>>>

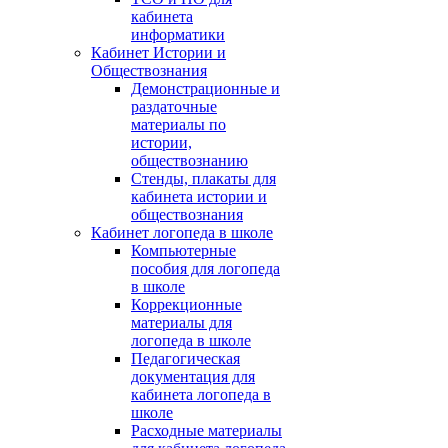
кабинета
информатики
Кабинет Истории и
Обществознания
Демонстрационные и
раздаточные
материалы по
истории,
обществознанию
Стенды, плакаты для
кабинета истории и
обществознания
Кабинет логопеда в школе
Компьютерные
пособия для логопеда
в школе
Коррекционные
материалы для
логопеда в школе
Педагогическая
документация для
кабинета логопеда в
школе
Расходные материалы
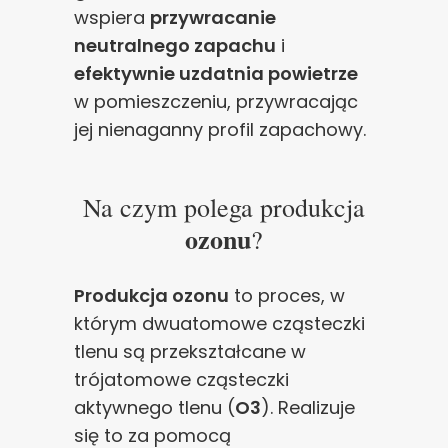
wspiera
przywracanie
neutralnego zapachu
i
efektywnie uzdatnia powietrze
w pomieszczeniu, przywracając
jej nienaganny profil zapachowy.
Na czym polega produkcja
ozonu
?
Produkcja ozonu
to proces, w
którym dwuatomowe cząsteczki
tlenu są przekształcane w
trójatomowe cząsteczki
aktywnego tlenu (
O3
). Realizuje
się to za pomocą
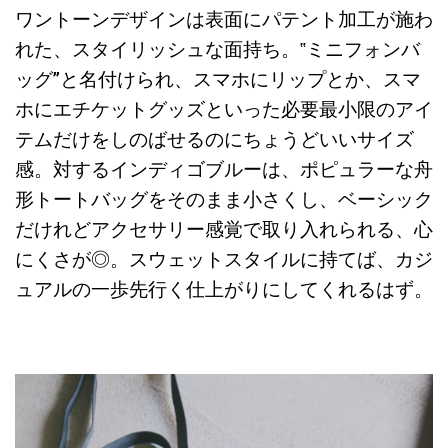
ワントーンデザインは表面にパテント加工が施わ
れた、スタイリッシュな面持ち。‟ミニフォンバ
ッグ”と名付けられ、スマホにリップとか、スマ
ホにエチケットグッズといった必要最小限のアイ
テムだけをしのばせるのにちょうどいいサイズ
感。対するインディゴブルーは、ポピュラーな舟
形トートバッグをそのまま小さくし、ベーシック
だけれどアクセサリー感覚で取り入れられる、心
にくさが◎。スウェットスタイルに持てば、カジ
ュアルの一歩先行く仕上がりにしてくれるはず。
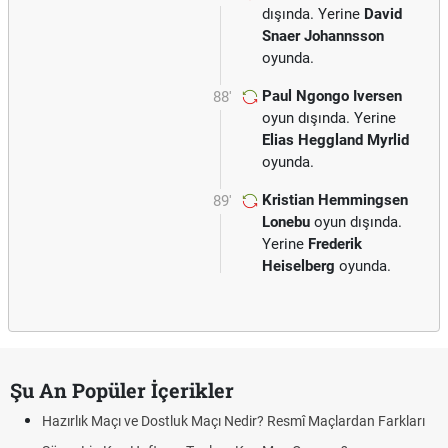
dışında. Yerine
David
Snaer Johannsson
oyunda.
Paul Ngongo Iversen
88'
oyun dışında. Yerine
Elias Heggland Myrlid
oyunda.
Kristian Hemmingsen
89'
Lonebu
oyun dışında.
Yerine
Frederik
Heiselberg
oyunda.
Şu An Popüler İçerikler
Hazırlık Maçı ve Dostluk Maçı Nedir? Resmî Maçlardan Farkları
Pua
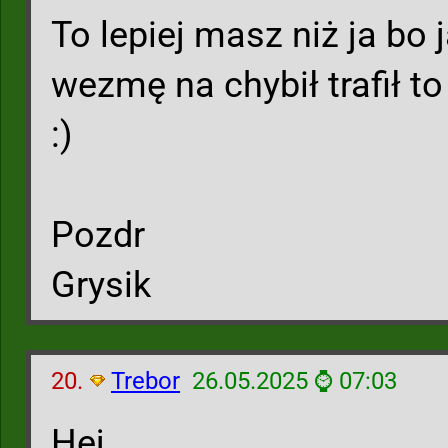
To lepiej masz niż ja bo j
wezmę na chybił trafił to 
:)
Pozdr
Grysik
20.
Trebor
26.05.2025 ⌚ 07:03
Hej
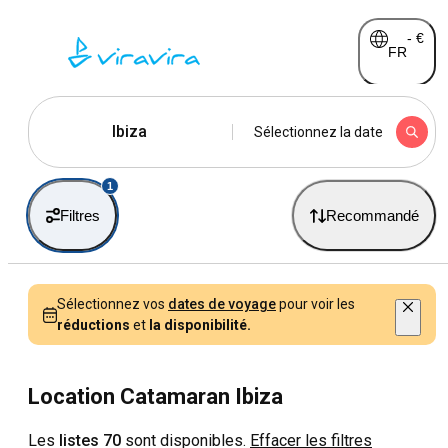
-
€
FR
Ibiza
Sélectionnez la date
1
Filtres
Recommandé
Sélectionnez vos
dates de voyage
pour voir les
réductions
et
la disponibilité.
Location Catamaran Ibiza
Les
listes 70
sont disponibles.
Effacer les filtres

<<<

### ASSIGNMENT:
Could you filter the entries above for lines holding the string "логопеда" and copy them?

### REPLY TO THE TASK:
Кабинет логопеда в школе
пособия для логопеда
логопеда в школе
кабинета логопеда в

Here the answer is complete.